JAKARTA, KOMPAS.com — Wakil Ketua DPR Fahri Hamzah tidak setuju jika pasal penghinaan terhadap presiden dan wakil presiden kembali muncul dalam Rancangan Kitab Undang-undang Hukum Pidana (RKUHP).
Menurut Fahri, seorang presiden bukan merupakan simbol negara yang bisa disakralkan.
"Enggak perlu dimasukkan lagi. Manusia itu bukan simbol negara. Simbol negara itu Burung Garuda (Pancasila), bendera Merah Putih. Itu yang enggak boleh dihina," ujar Fahri di Kompleks Parlemen, Senayan, Jakarta, Jumat (2/2/2018).
Fahri menegaskan bahwa presiden merupakan obyek kritik sehingga tak perlu lagi KUHP mengatur pasal penghinaan terhadap presiden atau wakil presiden.
Ia menilai, jika pasal tersebut diatur dalam KUHP, jabatan presiden akan dianggap sakral dan tak bisa dikritik.

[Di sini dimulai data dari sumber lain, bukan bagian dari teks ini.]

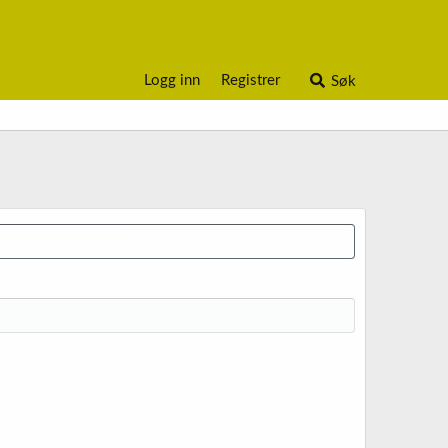
Logg inn
Registrer
Søk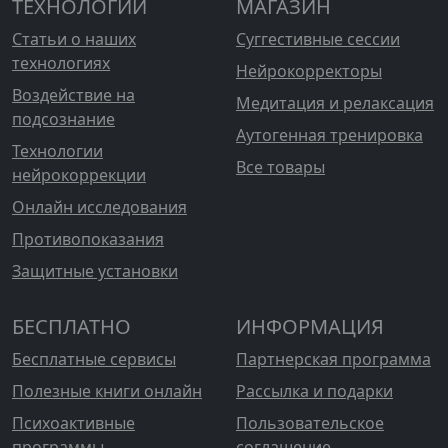
ТЕХНОЛОГИИ
МАГАЗИН
Статьи о наших
Суггестивные сессии
технологиях
Нейрокорректоры
Воздействие на
Медитация и релаксация
подсознание
Аутогенная тренировка
Технологии
Все товары
нейрокоррекции
Онлайн исследования
Противопоказания
Защитные установки
БЕСПЛАТНО
ИНФОРМАЦИЯ
Бесплатные сервисы
Партнерская программа
Полезные книги онлайн
Рассылка и подарки
Психоактивные
Пользовательское
программы
соглашение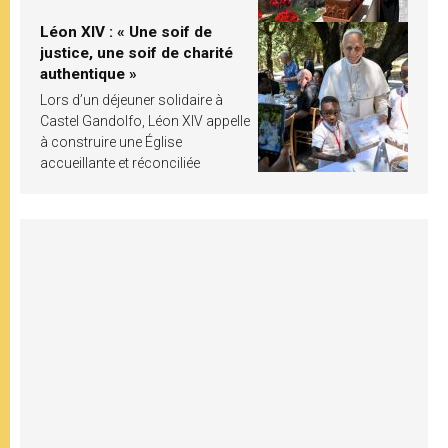
Léon XIV : « Une soif de
justice, une soif de charité
authentique »
Lors d’un déjeuner solidaire à
Castel Gandolfo, Léon XIV appelle
à construire une Église
accueillante et réconciliée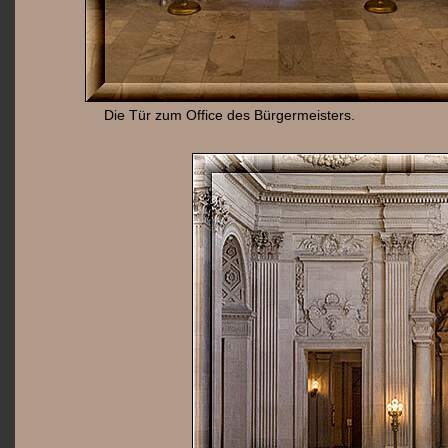
Die Tür zum Office des Bürgermeisters.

Di sisi lain, kata Fahri, pasal penghinaan terhadap presiden dalam KUHP yang lama sudah dibatalkan Mahkamah Konstitusi.
(baca: Pernah Dibatalkan MK, Pasal Penghinaan Presiden Muncul Lagi di RKUHP)
"Kalau manusia, presiden itu obyek kritik. Namun, kalau ada yang hina presiden, lapor saja secara pribadi," ucapnya.
"Enggak perlu (pasal penghinaan terhadap presiden). Udah enggak boleh gitu lagi jangan terlalu disakral-sakralkanlah," kata Fahri.
Berdasarkan Pasal 264 draf RKUHP hasil rapat antara pemerintah dan DPR per 10 Januari 2018, seseorang yang menyebarluaskan penghinaan terhadap presiden atau wakil presiden dengan sarana teknologi informasi dapat dipidana paling lama 5 tahun penjara.
Namun, konten yang disebarluaskan tidak bisa dikategorikan sebagai penghinaan apabila dilakukan untuk kepentingan umum demi kebenaran dan pembelaan diri.
(Baca juga: Jokowi Dinilai Berlindung di Balik Pasal Penghinaan Presiden)
Hal tersebut ditegaskan sebagai upaya untuk melindungi kebebasan berekspresi dalam berdemokrasi.
Sementara dalam KUHP yang lama, penghinaan terhadap presiden atau wakil presiden melalui teknologi informasi tidak diatur.
MK melalui putusan No 013-022/PUU-IV/2006 pernah membatalkan pasal penghinaan presiden dan wakil presiden dalam KUHP.
Permohonan uji materi tersebut diajukan Eggi Sudjana dan Pandapotan Lubis.
MK menilai, Pasal 134, Pasal 136, dan Pasal 137 KUHP bisa menimbulkan ketidakpastian hukum karena tafsirnya yang amat rentan manipulasi.